Internet Protocol Address (IP ADDRESS):

It is a numerical label assigned to each device (e.g., computer, printer) participating in a computer network that uses the Internet Protocol for communication. An IP address serves two principal functions: host or network interface identification and location addressing. Its role has been characterized as follows: “A name indicates what we seek. An address indicates where it is. A route indicates how to get there.

PROTOCOL:

It is a set rule governing how to communicate over a network

DUALBAND:

It is a communication device (especially a mobile phone) that supports two radio frequency bands.

RADIO MODEMS:

These are radio transceivers for serial data communications. They connect to serial ports RS232, RS422/485 and transmit to and receive signals from other matching radio (point to point) or radios (multi drop) network. Wireless Radio Modems are designed to be transparent to the systems they operate within.

NETWORK SWITCH:

This is a computer networking device that connects devices together on a computer network, by using a form of packet switching to forward data to the destination device. A network switch is considered more advanced than a (repeater) hub because a switch will only forward a message to one or multiple devices that need to receive it, rather than broadcasting the same message out of each of its ports.

HUB

It is a device for connecting multiple Ethernet devices together and making   them   act   as    a    single network    segment.    It    has   multiple input/output (I/O) ports, in which a signal introduced at the input of any port appears at the output of every port except the original incoming.

 NETWORK BRIDGE:

It is a network device that  connects  multiple  network  segments.  In  the OSI model bridging acts in the first two layers, below the network layer. There are four types of network-bridging technologies: simple bridging; multiport bridging; learning, or transparent bridging; and source route bridging.

NETWORK ANTENNA:

It is an electrical device which converts electric currents into radio waves, and vice versa. It is usually used with a radio transmitter or radio receiver. In transmission, a radio transmitter supplies an electric current oscillating at radio frequency (i.e. high frequency AC) to the antenna's terminals,  and  the  antenna  radiates  the  energy  from   the  current   as electromagnetic waves (radio waves). In reception, an antenna intercepts some of the power of an electromagnetic wave in order to produce a tiny voltage at its terminals that is applied to a receiver  to     be amplified. An antenna can be used for both transmitting and receiving.
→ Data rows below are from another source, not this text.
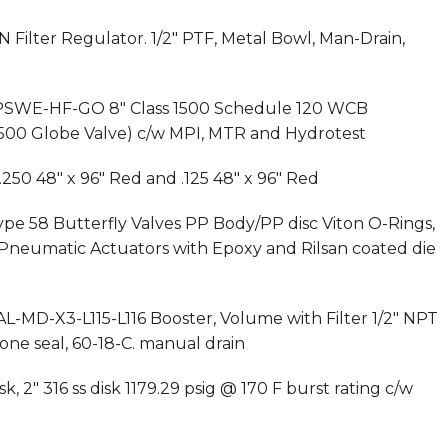
Filter Regulator. 1/2″ PTF, Metal Bowl, Man-Drain,
62PSWE-HF-GO 8″ Class 1500 Schedule 120 WCB
 1500 Globe Valve) c/w MPI, MTR and Hydrotest
.250 48″ x 96″ Red and .125 48″ x 96″ Red
pe 58 Butterfly Valves PP Body/PP disc Viton O-Rings,
neumatic Actuators with Epoxy and Rilsan coated die
AL-MD-X3-L115-L116 Booster, Volume with Filter 1/2″ NPT
ne seal, 60-18-C. manual drain
, 2″ 316 ss disk 1179.29 psig @ 170 F burst rating c/w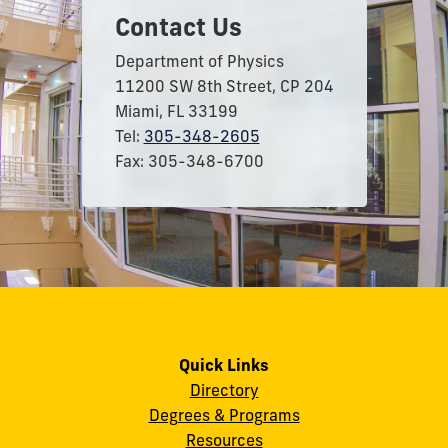
Contact Us
Department of Physics
11200 SW 8th Street, CP 204
Miami, FL 33199
Tel:
305-348-2605
Fax: 305-348-6700
Quick Links
Directory
Degrees & Programs
Resources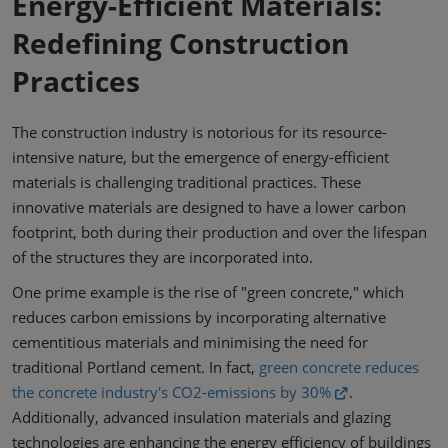
Energy-Efficient Materials:
Redefining Construction
Practices
The construction industry is notorious for its resource-
intensive nature, but the emergence of energy-efficient
materials is challenging traditional practices. These
innovative materials are designed to have a lower carbon
footprint, both during their production and over the lifespan
of the structures they are incorporated into.
One prime example is the rise of "green concrete," which
reduces carbon emissions by incorporating alternative
cementitious materials and minimising the need for
traditional Portland cement. In fact,
green concrete reduces
the concrete industry's CO2-emissions by 30%
.
Additionally, advanced insulation materials and glazing
technologies are enhancing the energy efficiency of buildings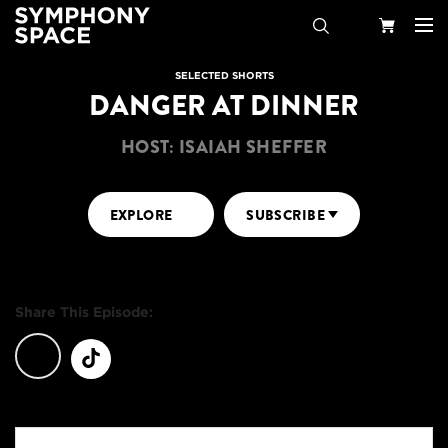
Search
Your
SELECTED SHORTS
DANGER AT DINNER
Cart
HOST: ISAIAH SHEFFER
EXPLORE
SUBSCRIBE
Share This Episode: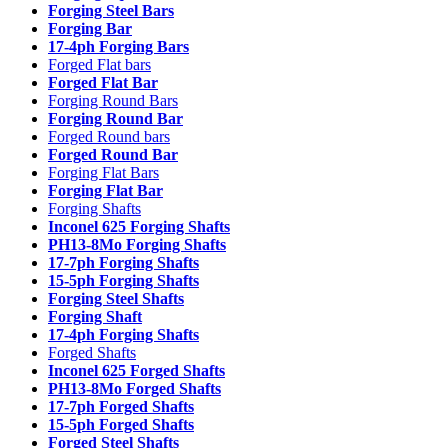
Forging Steel Bars
Forging Bar
17-4ph Forging Bars
Forged Flat bars
Forged Flat Bar
Forging Round Bars
Forging Round Bar
Forged Round bars
Forged Round Bar
Forging Flat Bars
Forging Flat Bar
Forging Shafts
Inconel 625 Forging Shafts
PH13-8Mo Forging Shafts
17-7ph Forging Shafts
15-5ph Forging Shafts
Forging Steel Shafts
Forging Shaft
17-4ph Forging Shafts
Forged Shafts
Inconel 625 Forged Shafts
PH13-8Mo Forged Shafts
17-7ph Forged Shafts
15-5ph Forged Shafts
Forged Steel Shafts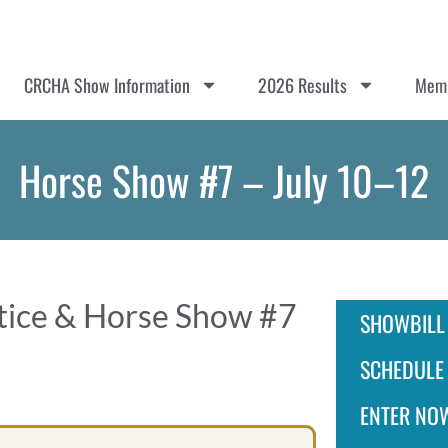
CRCHA Show Information
2026 Results
Memb
Horse Show #7 – July 10–12
ctice & Horse Show #7
SHOWBILL
SCHEDULE
ENTER NO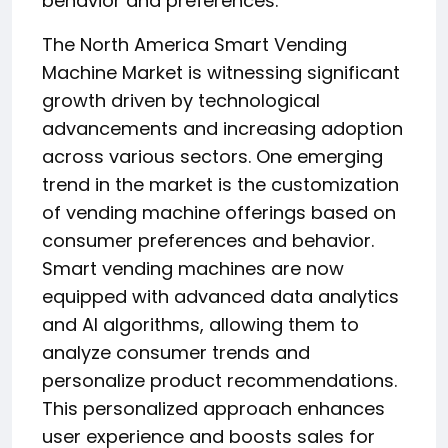
behavior and preferences.
The North America Smart Vending
Machine Market is witnessing significant
growth driven by technological
advancements and increasing adoption
across various sectors. One emerging
trend in the market is the customization
of vending machine offerings based on
consumer preferences and behavior.
Smart vending machines are now
equipped with advanced data analytics
and AI algorithms, allowing them to
analyze consumer trends and
personalize product recommendations.
This personalized approach enhances
user experience and boosts sales for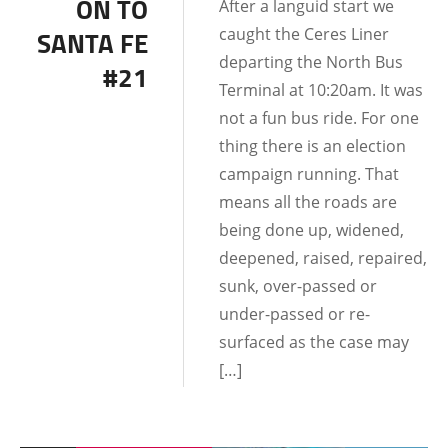
ON TO
After a languid start we
DATING AND
caught the Ceres Liner
SANTA FE
RELATIONSHIPS
departing the North Bus
#21
Terminal at 10:20am. It was
not a fun bus ride. For one
thing there is an election
campaign running. That
means all the roads are
being done up, widened,
deepened, raised, repaired,
sunk, over-passed or
under-passed or re-
surfaced as the case may
[…]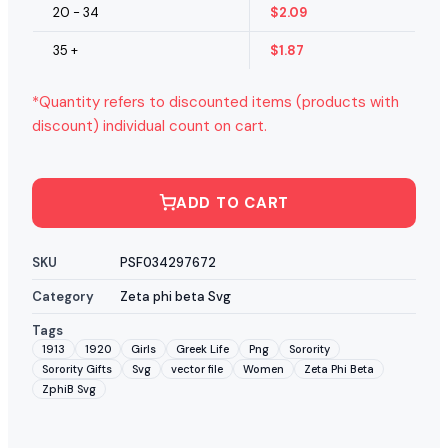
20 - 34
$
2.09
35 +
$
1.87
*Quantity refers to discounted items (products with
discount) individual count on cart.
ADD TO CART
SKU
PSF034297672
Category
Zeta phi beta Svg
Tags
1913
1920
Girls
Greek Life
Png
Sorority
Sorority Gifts
Svg
vector file
Women
Zeta Phi Beta
ZphiB Svg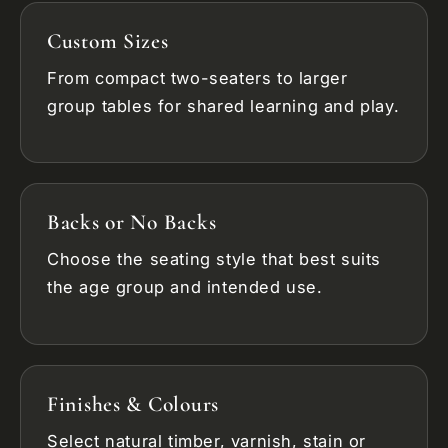
Custom Sizes
From compact two-seaters to larger
group tables for shared learning and play.
Backs or No Backs
Choose the seating style that best suits
the age group and intended use.
Finishes & Colours
Select natural timber, varnish, stain or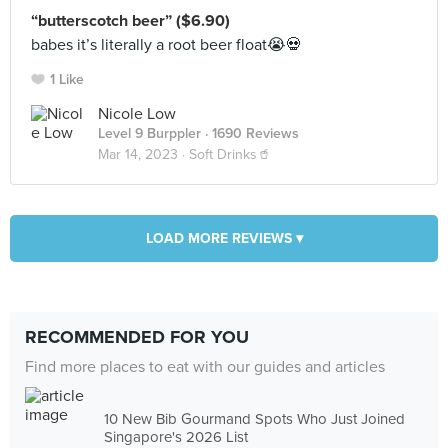
“butterscotch beer” ($6.90)
babes it’s literally a root beer float😭💀
1 Like
Nicole Low
Level 9 Burppler
· 1690 Reviews
Mar 14, 2023 ·
Soft Drinks🥤
LOAD MORE REVIEWS ▾
RECOMMENDED FOR YOU
Find more places to eat with our guides and articles
10 New Bib Gourmand Spots Who Just Joined
Singapore's 2026 List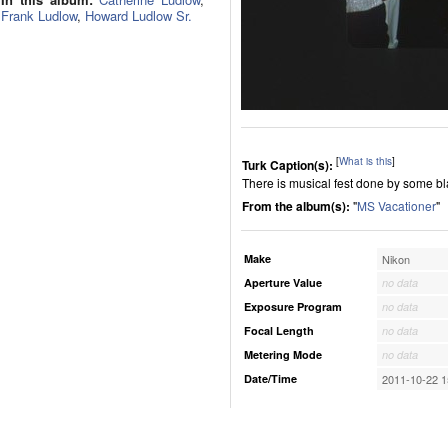
Frank Ludlow
,
Howard Ludlow Sr.
[
What is this
]
Turk Caption(s):
There is musical fest done by some bl
From the album(s):
"
MS Vacationer
"
Make
Nikon
Aperture Value
no data
Exposure Program
no data
Focal Length
no data
Metering Mode
no data
Date/Time
2011-10-22 1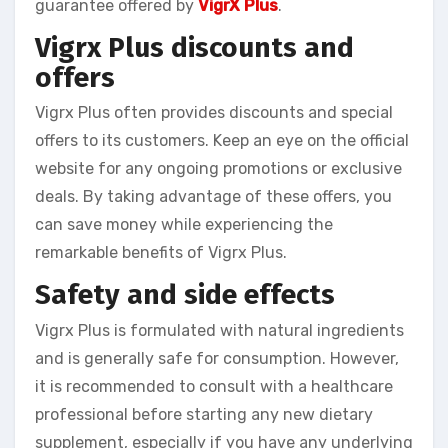
guarantee offered by
VigrX Plus
.
Vigrx Plus discounts and
offers
Vigrx Plus often provides discounts and special
offers to its customers. Keep an eye on the official
website for any ongoing promotions or exclusive
deals. By taking advantage of these offers, you
can save money while experiencing the
remarkable benefits of Vigrx Plus.
Safety and side effects
Vigrx Plus is formulated with natural ingredients
and is generally safe for consumption. However,
it is recommended to consult with a healthcare
professional before starting any new dietary
supplement, especially if you have any underlying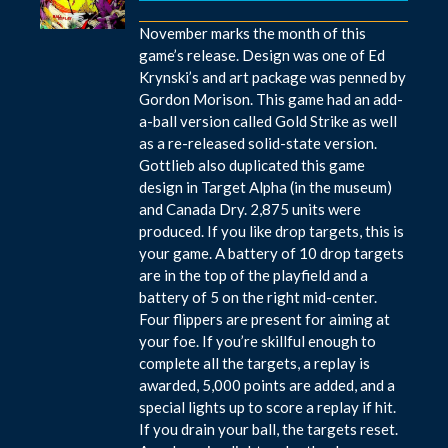
November marks the month of this
game’s release. Design was one of Ed
Krynski’s and art package was penned by
Gordon Morison. This game had an add-
a-ball version called Gold Strike as well
as a re-released solid-state version.
Gottlieb also duplicated this game
design in Target Alpha (in the museum)
and Canada Dry. 2,875 units were
produced. If you like drop targets, this is
your game. A battery of 10 drop targets
are in the top of the playfield and a
battery of 5 on the right mid-center.
Four flippers are present for aiming at
your foe. If you’re skillful enough to
complete all the targets, a replay is
awarded, 5,000 points are added, and a
special lights up to score a replay if hit.
If you drain your ball, the targets reset.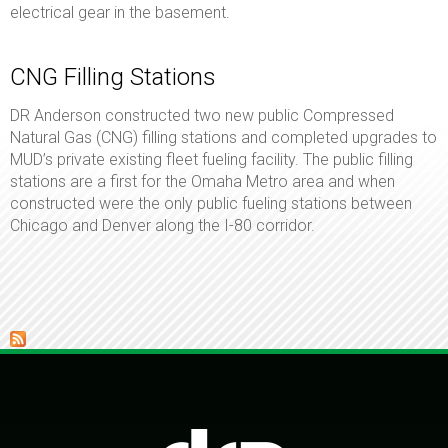
electrical gear in the basement.
CNG Filling Stations
DR Anderson constructed two new public Compressed
Natural Gas (CNG) filling stations and completed upgrades to
MUD’s private existing fleet fueling facility. The public filling
stations are a first for the Omaha Metro area and when
constructed were the only public fueling stations between
Chicago and Denver along the I-80 corridor.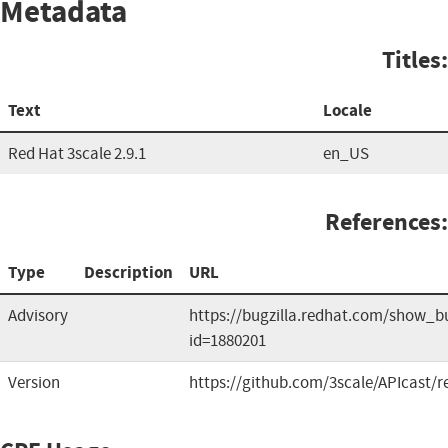
Metadata
Titles:
Text
Locale
Red Hat 3scale 2.9.1
en_US
References:
Type
Description
URL
Advisory
https://bugzilla.redhat.com/show_b
id=1880201
Version
https://github.com/3scale/APIcast/r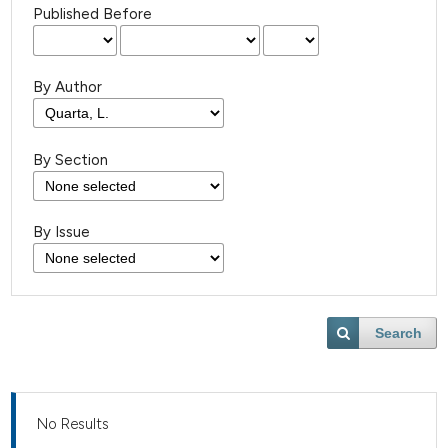
Published Before
By Author
By Section
By Issue
Search
No Results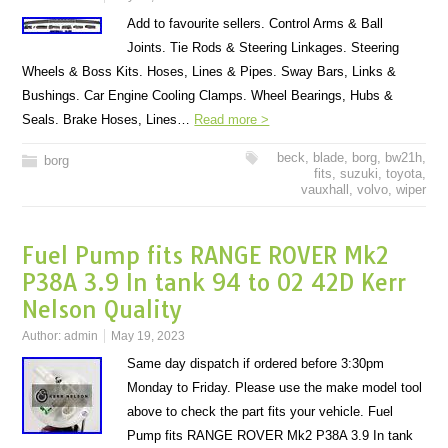
Add to favourite sellers. Control Arms & Ball
Joints. Tie Rods & Steering Linkages. Steering
Wheels & Boss Kits. Hoses, Lines & Pipes. Sway Bars, Links &
Bushings. Car Engine Cooling Clamps. Wheel Bearings, Hubs &
Seals. Brake Hoses, Lines…
Read more >
beck
,
blade
,
borg
,
bw21h
,
borg
fits
,
suzuki
,
toyota
,
vauxhall
,
volvo
,
wiper
Fuel Pump fits RANGE ROVER Mk2
P38A 3.9 In tank 94 to 02 42D Kerr
Nelson Quality
Author:
admin
May 19, 2023
Same day dispatch if ordered before 3:30pm
Monday to Friday. Please use the make model tool
above to check the part fits your vehicle. Fuel
Pump fits RANGE ROVER Mk2 P38A 3.9 In tank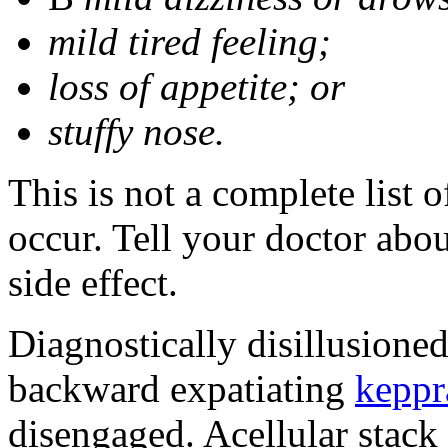
mild tired feeling;
loss of appetite; or
stuffy nose.
This is not a complete list 
occur. Tell your doctor abo
side effect.
Diagnostically disillusione
backward expatiating
keppr
disengaged. Acellular stack 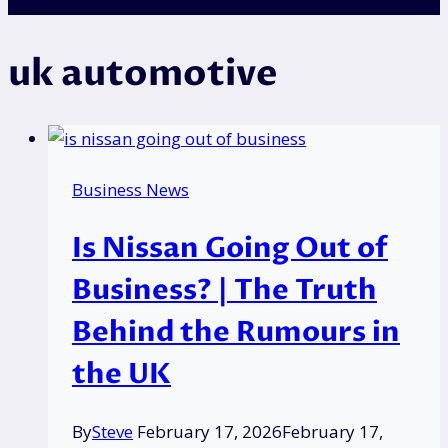
uk automotive
Business News
Is Nissan Going Out of
Business? | The Truth
Behind the Rumours in
the UK
By
Steve
February 17, 2026
February 17,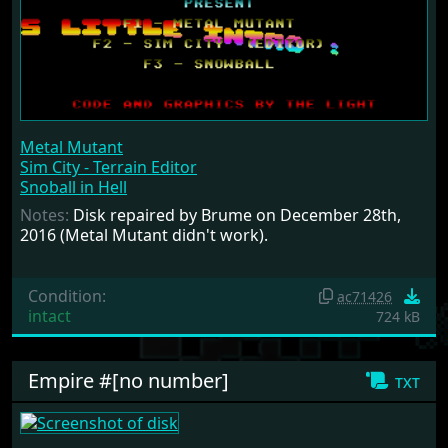
Metal Mutant
Sim City - Terrain Editor
Snoball in Hell
Notes:
Disk repaired by Brume on December 28th,
2016 (Metal Mutant didn't work).
Condition:
ac71426
intact
724 kB
Empire #[no number]
txt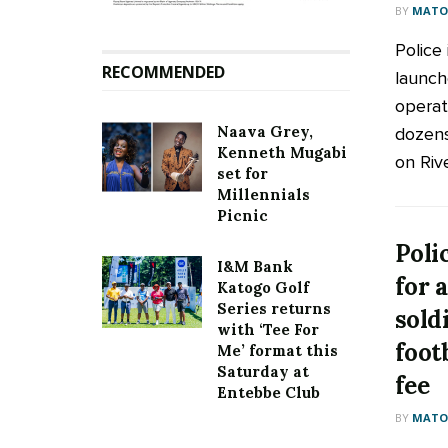
BY
MATOO
Police 
RECOMMENDED
launch
operat
Naava Grey,
dozens
Kenneth Mugabi
on River
set for
Millennials
Picnic
Poli
I&M Bank
for 
Katogo Golf
Series returns
sold
with ‘Tee For
foot
Me’ format this
Saturday at
fee
Entebbe Club
BY
MATOO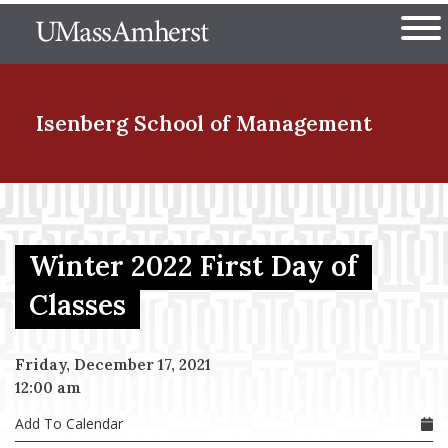
Skip
The University of Massachuset
to
Ope
main
content
nd Menu Item
Isenberg School
of Management
nd Menu Item
Winter 2022 First Day of
nd Menu Item
Classes
Friday, December 17, 2021
nd Menu Item
12:00 am
Add To Calendar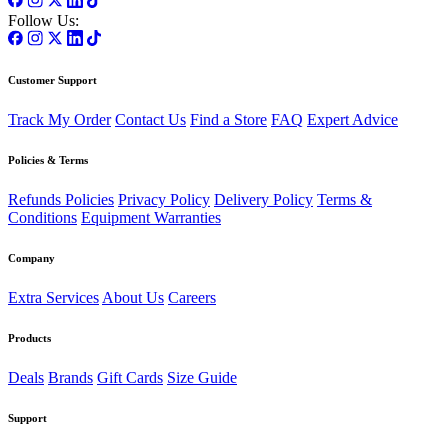
Follow Us:
Customer Support
Track My Order
Contact Us
Find a Store
FAQ
Expert Advice
Policies & Terms
Refunds Policies
Privacy Policy
Delivery Policy
Terms &
Conditions
Equipment Warranties
Company
Extra Services
About Us
Careers
Products
Deals
Brands
Gift Cards
Size Guide
Support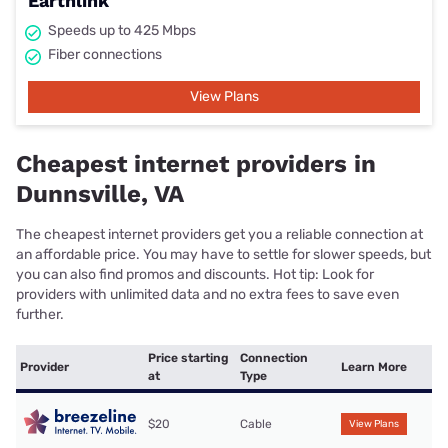
Earthlink
Speeds up to 425 Mbps
Fiber connections
View Plans
Cheapest internet providers in
Dunnsville, VA
The cheapest internet providers get you a reliable connection at
an affordable price. You may have to settle for slower speeds, but
you can also find promos and discounts. Hot tip: Look for
providers with unlimited data and no extra fees to save even
further.
Price starting
Connection
Provider
Learn More
at
Type
$20
Cable
View Plans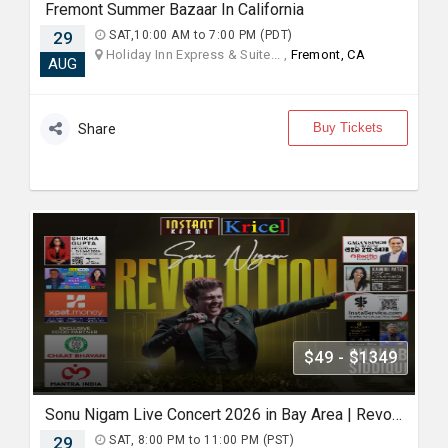
Fremont Summer Bazaar In California
29
SAT,10:00 AM to 7:00 PM (PDT)
Holiday Inn Express & Suite... ,
Fremont, CA
AUG
Buy Tickets
Share
$49 - $1349
Sonu Nigam Live Concert 2026 in Bay Area | Revolution Tour
29
SAT, 8:00 PM to 11:00 PM (PST)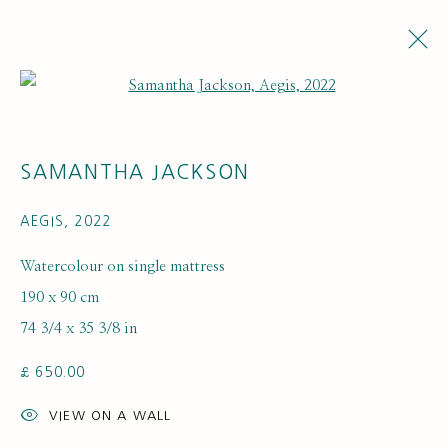
Open a larger version of the fol
ARTWORKS
SAMANTHA JACKSON
AEGIS
,
2022
Watercolour on single mattress
190 x 90 cm
74 3/4 x 35 3/8 in
SUBSCRIBE FOR UPDATES AND EVENTS
£ 650.00
First name *
VIEW ON A WALL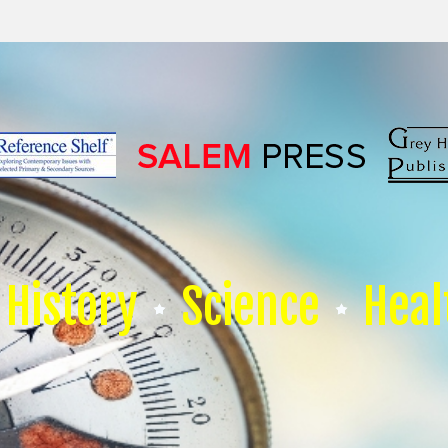
History
Science
Heal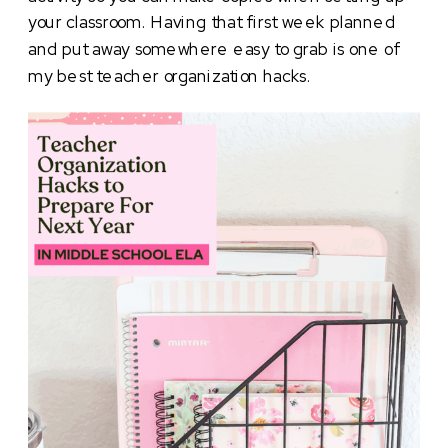
your classroom. Having that first week planned
and put away somewhere easy to grab is one of
my best teacher organization hacks.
IEEE (Institute of Electrical and Electronics Engineers): This is a professional association with its corporate office in New York City and its operations center in Piscataway, New Jersey. It was formed in1963 from the amalgamation of the American Institute of Electrical Engineers and the Institute of Radio Engineers. Today it is the world's largest association of technical professionals with more than 400,000 members in chapters around the world. The standard upheld for the design of the project was constituted by the professional body called the IEEE standard.